The student who planned to attack Paris churches
Published: 22 Apr 2015
A 24-year-old computer sciences student named in the French press as Sid Ahmed Ghlam was arrested on Sunday in the 13th arrondissement of Paris, not far from his student residence.
He was held after apparently having shot himself in the leg by accident, just as he was preparing to carry out the attacks.
He had called an ambulance but police became suspicious after hearing his story and traced the blood back to his car.
According to French prosecutor the man refused to allow police to search the vehicle.
But when they eventually did, they found a loaded Kalashnikov, three spare magazines, a pistol, a GPS, a bullet proof vest and three mobile phones.
Further searches of his student lodgings in the 13th arrondissement unearthed several more automatic weapons, described as a “real arsenal of military weapons” according to French Interior Minister Bernard Cazeneuve.
Cazeneuve said evidence on his Facebook account suggested he was planning to target “one or two churches” in the Villejuif suburb to the south of Paris on that Sunday.
Aurélie Châtelain, who is believed to have been shot by student terror suspect in Paris on Sunday. Photo: Screngrab/Ouest France.
French prosecutor François Mollins said on Wednesday that Al Qaeda and Isis documents were also found in his flat and that he was in contact with an individual in Syria who is believed to have instructed him to attack churches.
The suspect was born in Algeria but came to France in 2009 to join up with other members of his family who were already in the country.
The suspect was a student from 2010 to 2012 at the IT college SUPINFO in Paris where an unnamed source told the French daily Le Figaro that he came across as a normal student.

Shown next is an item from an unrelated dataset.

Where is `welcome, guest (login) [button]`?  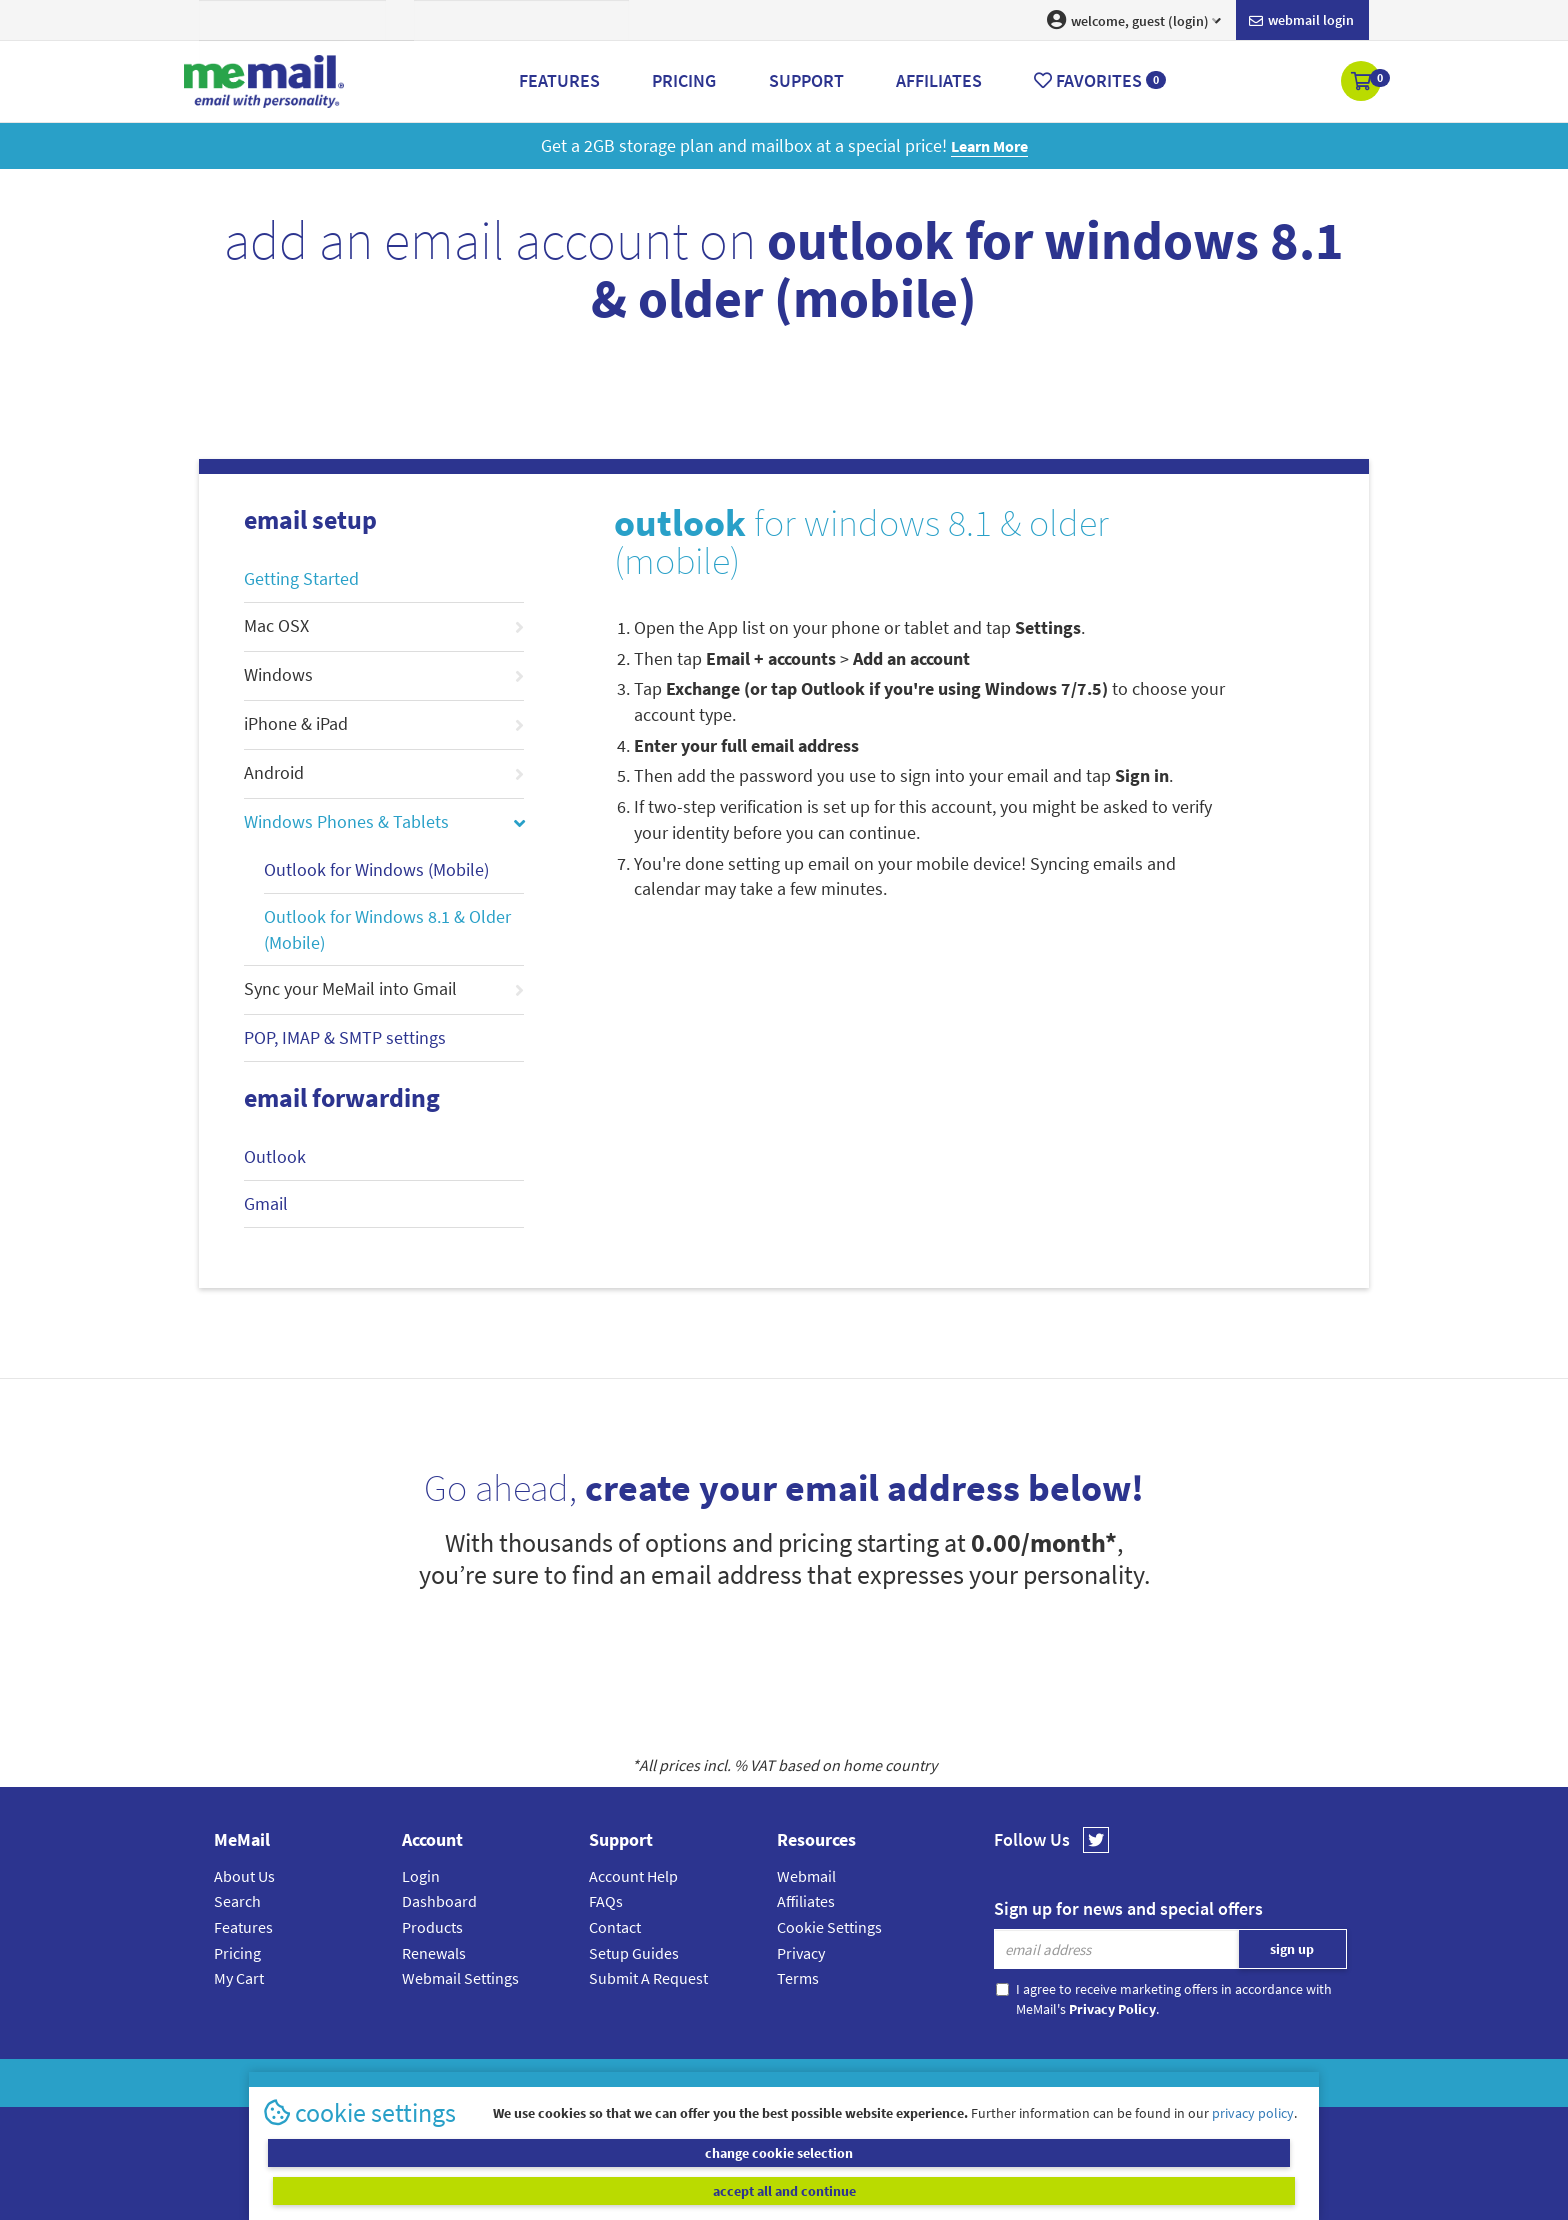 welcome, guest (login) [button] is located at coordinates (1134, 20).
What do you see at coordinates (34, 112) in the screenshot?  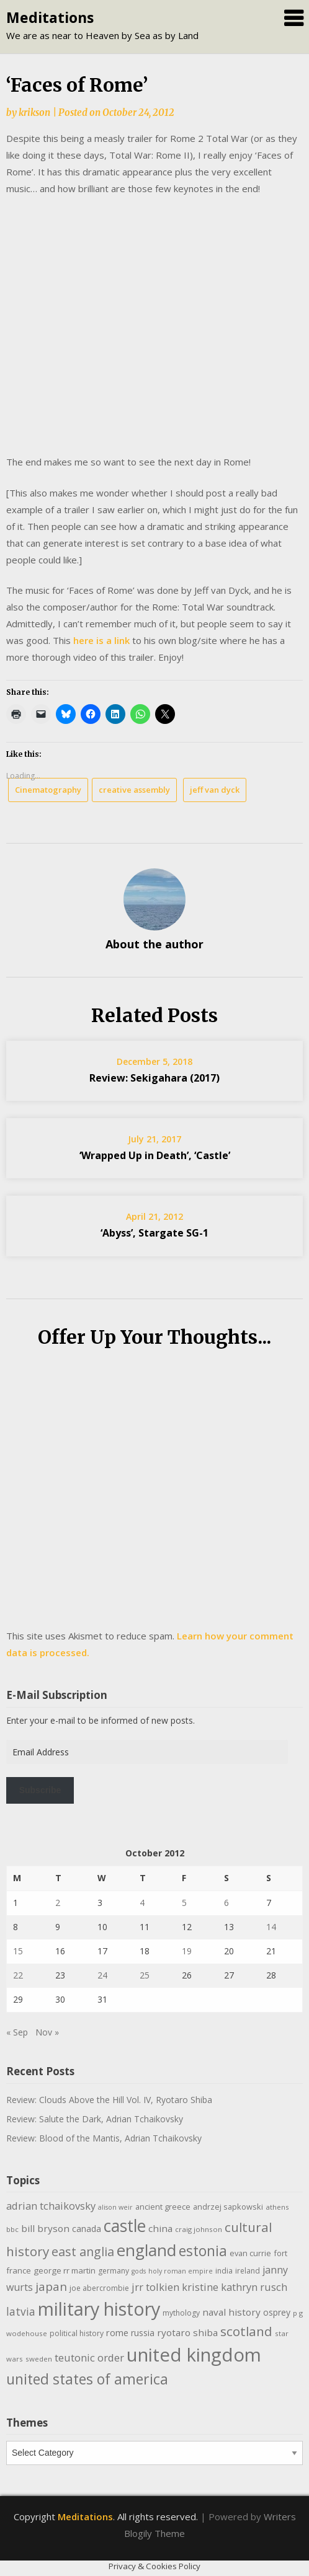 I see `krikson` at bounding box center [34, 112].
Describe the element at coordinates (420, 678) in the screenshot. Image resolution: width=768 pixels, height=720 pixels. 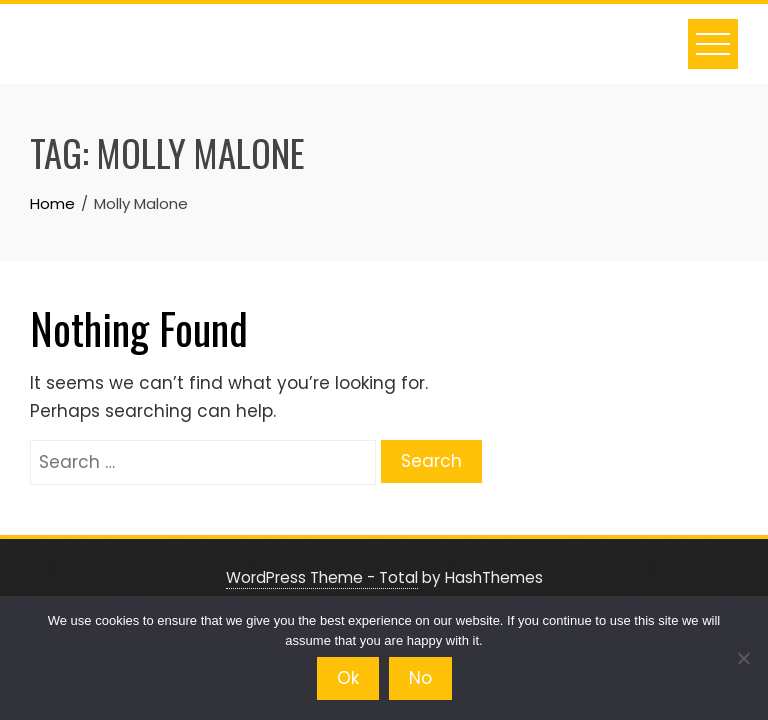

“He never did anything to draw attention to himself, he was a normal student, with good grades. We were very surprised to see his name in the press today,” the source said.
He was described as a “radical Islamic” by French authorities but it is unclear when and where he became radicalised.
Cazeneuve said that intelligence services were aware of the individual and had placed him under surveillance for several months in 2014 and 2015.
However according to reports the suspect did nothing to raise their suspicions or to prompt counter-terror police to open a case against him.
Whilst he is reported to have spent a week in Turkey, he is not believed to have followed the route of many jihadists by crossing into Syria.
No links were established between him and established networks that help jihadists reach Syria. However the DGSI did create a special file on the subject titled “S” meaning “state security”, so if any authority checked his identity they would know he had been surveyed and the level of danger he was ranked at.
He came to their attention after expressing his desire to fight alongside jihadists in Syria. Some members of his family and his partner have also been taken into custody for questioning, including his sister who was reportedly recently radicalised.
He was also known to the police after being implicated in a violent attack two years ago.
He is currently in police custody being grilled by counter terrorist police.
Prosecutor Mollins said that after initially making Islamist remarks the student has exercised his right to silence and has remained tight lipped.